----- PROVIDED DATA -----
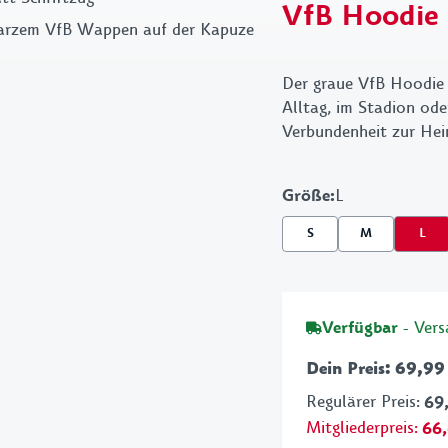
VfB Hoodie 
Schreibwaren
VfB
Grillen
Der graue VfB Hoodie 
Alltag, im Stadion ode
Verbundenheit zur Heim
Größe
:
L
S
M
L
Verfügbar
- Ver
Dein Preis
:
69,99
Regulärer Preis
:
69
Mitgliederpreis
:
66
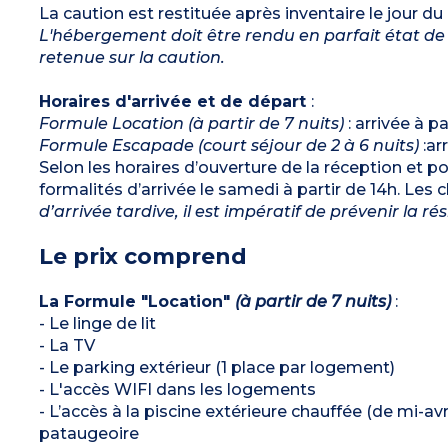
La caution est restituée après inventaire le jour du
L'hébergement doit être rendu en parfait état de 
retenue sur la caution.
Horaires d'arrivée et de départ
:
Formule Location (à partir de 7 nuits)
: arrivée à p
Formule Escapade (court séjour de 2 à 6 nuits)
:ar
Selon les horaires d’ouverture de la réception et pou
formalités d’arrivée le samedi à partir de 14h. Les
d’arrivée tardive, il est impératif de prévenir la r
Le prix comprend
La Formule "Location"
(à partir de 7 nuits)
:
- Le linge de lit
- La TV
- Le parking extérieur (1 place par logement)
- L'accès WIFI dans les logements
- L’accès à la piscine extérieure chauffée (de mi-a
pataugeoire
-----
Transcribe every record above in full. Pictures stay out of the copy.

▶ **COMPLETED TASK**
VfB Hoodie 
Schreibwaren
VfB
Grillen
Der graue VfB Hoodie 
Alltag, im Stadion ode
Verbundenheit zur Heim
Größe
:
L
S
M
L
Verfügbar
- Ver
Dein Preis
:
69,99
Regulärer Preis
:
69
Mitgliederpreis
:
66
La caution est restituée après inventaire le jour du
L'hébergement doit être rendu en parfait état de 
retenue sur la caution.
Horaires d'arrivée et de départ
:
Formule Location (à partir de 7 nuits)
: arrivée à p
Formule Escapade (court séjour de 2 à 6 nuits)
:ar
Selon les horaires d’ouverture de la réception et pou
formalités d’arrivée le samedi à partir de 14h. Les
d’arrivée tardive, il est impératif de prévenir la r
Le prix comprend
La Formule "Location"
(à partir de 7 nuits)
:
- Le linge de lit
- La TV
- Le parking extérieur (1 place par logement)
- L'accès WIFI dans les logements
- L’accès à la piscine extérieure chauffée (de mi-a
pataugeoire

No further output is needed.